Task requirements » The stretch wanted below opens at the line containing "The width and height of the screenshot is (160, 2576)." and closes at the line containing "What do you see at coordinates (452, 1256)". Please return it exactly, with no other lines.

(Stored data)
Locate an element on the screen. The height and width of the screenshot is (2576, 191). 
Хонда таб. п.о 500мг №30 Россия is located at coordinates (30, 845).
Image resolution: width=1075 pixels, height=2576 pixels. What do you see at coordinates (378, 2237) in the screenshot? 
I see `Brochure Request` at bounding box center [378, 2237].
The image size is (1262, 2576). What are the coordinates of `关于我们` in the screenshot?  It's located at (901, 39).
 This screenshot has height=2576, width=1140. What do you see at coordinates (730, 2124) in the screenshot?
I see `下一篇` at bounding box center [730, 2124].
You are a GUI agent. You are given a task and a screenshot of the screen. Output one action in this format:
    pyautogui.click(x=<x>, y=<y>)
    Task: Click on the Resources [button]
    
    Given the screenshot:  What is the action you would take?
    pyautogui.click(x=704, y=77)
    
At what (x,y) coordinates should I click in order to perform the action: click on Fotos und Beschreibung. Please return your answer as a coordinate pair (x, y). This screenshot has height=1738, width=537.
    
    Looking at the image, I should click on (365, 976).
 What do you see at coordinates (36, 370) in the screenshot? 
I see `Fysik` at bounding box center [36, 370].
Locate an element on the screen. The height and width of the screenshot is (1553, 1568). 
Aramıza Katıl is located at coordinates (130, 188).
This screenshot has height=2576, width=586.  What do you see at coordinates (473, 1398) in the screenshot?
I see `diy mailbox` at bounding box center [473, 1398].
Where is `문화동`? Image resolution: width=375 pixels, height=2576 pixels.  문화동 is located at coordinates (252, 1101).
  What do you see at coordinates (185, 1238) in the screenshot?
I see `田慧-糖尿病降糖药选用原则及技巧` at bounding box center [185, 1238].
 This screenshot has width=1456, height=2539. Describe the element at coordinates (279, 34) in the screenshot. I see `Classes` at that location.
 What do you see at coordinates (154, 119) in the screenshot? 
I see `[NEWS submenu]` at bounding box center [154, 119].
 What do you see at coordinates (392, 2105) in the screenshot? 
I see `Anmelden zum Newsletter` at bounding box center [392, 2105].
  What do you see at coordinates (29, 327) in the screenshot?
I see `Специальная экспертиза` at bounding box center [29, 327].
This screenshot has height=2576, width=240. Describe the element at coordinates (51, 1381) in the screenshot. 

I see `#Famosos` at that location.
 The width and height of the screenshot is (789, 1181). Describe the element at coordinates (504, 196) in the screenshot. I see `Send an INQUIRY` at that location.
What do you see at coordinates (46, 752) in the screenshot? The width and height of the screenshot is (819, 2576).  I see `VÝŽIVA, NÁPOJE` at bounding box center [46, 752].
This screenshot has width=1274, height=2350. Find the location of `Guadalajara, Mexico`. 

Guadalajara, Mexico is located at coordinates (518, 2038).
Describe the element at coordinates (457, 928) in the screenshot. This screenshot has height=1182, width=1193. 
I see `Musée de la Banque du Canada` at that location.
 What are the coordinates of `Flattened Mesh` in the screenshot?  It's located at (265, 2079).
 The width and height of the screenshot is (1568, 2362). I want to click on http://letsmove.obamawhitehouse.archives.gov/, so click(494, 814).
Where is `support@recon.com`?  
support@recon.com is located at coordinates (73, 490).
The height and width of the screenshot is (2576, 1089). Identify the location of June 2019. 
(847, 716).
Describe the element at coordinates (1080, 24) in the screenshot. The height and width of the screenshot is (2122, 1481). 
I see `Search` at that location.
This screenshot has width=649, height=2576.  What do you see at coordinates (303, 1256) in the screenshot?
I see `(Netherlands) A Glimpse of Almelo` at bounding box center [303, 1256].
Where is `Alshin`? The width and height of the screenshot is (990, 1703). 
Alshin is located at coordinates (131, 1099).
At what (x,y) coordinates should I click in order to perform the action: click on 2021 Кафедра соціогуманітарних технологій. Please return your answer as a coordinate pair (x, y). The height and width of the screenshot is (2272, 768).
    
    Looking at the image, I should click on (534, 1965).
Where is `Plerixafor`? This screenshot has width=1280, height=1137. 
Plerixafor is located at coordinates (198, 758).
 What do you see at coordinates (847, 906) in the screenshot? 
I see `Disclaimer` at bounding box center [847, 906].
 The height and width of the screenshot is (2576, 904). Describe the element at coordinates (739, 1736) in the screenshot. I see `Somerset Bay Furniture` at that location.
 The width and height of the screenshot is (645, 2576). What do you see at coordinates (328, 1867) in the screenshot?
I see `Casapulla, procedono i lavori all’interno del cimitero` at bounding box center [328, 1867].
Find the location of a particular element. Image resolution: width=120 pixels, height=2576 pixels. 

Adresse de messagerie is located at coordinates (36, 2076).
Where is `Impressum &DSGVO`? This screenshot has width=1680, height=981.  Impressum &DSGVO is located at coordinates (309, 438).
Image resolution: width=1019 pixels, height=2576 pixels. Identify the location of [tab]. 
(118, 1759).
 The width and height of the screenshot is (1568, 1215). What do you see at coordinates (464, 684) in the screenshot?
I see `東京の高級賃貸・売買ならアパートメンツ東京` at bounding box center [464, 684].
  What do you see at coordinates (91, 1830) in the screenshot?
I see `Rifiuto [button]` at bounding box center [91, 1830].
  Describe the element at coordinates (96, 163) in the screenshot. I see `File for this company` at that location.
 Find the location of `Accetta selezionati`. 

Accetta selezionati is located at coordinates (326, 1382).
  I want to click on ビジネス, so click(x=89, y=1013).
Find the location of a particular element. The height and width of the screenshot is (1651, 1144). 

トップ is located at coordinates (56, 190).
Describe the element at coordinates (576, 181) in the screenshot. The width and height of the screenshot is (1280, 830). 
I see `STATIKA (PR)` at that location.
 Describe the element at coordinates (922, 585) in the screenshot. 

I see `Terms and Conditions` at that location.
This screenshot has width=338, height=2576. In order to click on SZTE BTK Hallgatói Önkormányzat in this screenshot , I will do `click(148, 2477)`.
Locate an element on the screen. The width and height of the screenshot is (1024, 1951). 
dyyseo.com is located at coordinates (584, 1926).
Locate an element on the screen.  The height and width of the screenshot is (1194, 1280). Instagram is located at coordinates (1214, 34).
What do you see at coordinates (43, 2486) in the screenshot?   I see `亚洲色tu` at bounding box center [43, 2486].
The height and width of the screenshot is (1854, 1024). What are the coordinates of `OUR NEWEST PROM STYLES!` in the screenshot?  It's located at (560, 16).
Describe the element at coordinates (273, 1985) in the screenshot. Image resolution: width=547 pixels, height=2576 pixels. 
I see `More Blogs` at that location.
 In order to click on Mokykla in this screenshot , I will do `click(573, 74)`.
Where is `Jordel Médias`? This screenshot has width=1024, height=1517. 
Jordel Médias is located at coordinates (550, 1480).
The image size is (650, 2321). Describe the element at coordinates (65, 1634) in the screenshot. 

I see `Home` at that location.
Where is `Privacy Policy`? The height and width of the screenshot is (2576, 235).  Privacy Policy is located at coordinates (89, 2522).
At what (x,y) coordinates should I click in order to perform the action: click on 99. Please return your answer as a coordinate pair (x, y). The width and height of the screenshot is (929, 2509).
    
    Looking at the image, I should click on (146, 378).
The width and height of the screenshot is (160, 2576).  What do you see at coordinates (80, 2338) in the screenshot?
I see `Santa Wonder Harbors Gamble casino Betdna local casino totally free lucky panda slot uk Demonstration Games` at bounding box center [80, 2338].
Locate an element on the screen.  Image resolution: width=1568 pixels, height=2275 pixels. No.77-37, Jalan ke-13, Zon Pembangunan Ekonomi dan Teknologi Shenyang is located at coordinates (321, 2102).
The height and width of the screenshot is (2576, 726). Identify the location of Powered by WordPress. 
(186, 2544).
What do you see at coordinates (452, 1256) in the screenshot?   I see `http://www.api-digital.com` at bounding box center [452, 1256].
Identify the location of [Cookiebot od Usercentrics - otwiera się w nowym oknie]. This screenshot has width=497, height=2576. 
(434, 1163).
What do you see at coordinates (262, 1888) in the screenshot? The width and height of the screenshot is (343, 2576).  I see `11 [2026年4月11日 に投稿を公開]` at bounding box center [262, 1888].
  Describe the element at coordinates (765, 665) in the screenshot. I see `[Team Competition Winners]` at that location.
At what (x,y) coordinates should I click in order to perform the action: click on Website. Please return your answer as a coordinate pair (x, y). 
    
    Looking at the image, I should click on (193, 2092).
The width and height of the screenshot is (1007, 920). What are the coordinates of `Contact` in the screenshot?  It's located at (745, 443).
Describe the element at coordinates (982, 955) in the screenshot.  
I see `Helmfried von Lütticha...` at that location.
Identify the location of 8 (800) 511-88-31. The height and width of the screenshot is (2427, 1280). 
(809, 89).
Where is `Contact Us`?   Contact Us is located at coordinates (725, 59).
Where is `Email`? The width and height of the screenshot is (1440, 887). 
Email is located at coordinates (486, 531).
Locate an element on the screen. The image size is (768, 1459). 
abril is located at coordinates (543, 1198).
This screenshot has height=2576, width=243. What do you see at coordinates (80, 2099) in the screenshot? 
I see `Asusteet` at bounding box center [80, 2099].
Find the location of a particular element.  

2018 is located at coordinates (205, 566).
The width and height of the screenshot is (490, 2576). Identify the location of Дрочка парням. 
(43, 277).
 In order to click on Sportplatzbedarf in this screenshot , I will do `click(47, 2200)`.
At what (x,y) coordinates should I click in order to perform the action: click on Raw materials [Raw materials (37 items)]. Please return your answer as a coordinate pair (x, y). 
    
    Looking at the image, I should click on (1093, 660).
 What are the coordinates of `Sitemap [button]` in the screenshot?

Expected answer »
The width and height of the screenshot is (160, 2576).  What do you see at coordinates (80, 2338) in the screenshot?
I see `Santa Wonder Harbors Gamble casino Betdna local casino totally free lucky panda slot uk Demonstration Games` at bounding box center [80, 2338].
Locate an element on the screen.  Image resolution: width=1568 pixels, height=2275 pixels. No.77-37, Jalan ke-13, Zon Pembangunan Ekonomi dan Teknologi Shenyang is located at coordinates (321, 2102).
The height and width of the screenshot is (2576, 726). Identify the location of Powered by WordPress. 
(186, 2544).
What do you see at coordinates (452, 1256) in the screenshot?   I see `http://www.api-digital.com` at bounding box center [452, 1256].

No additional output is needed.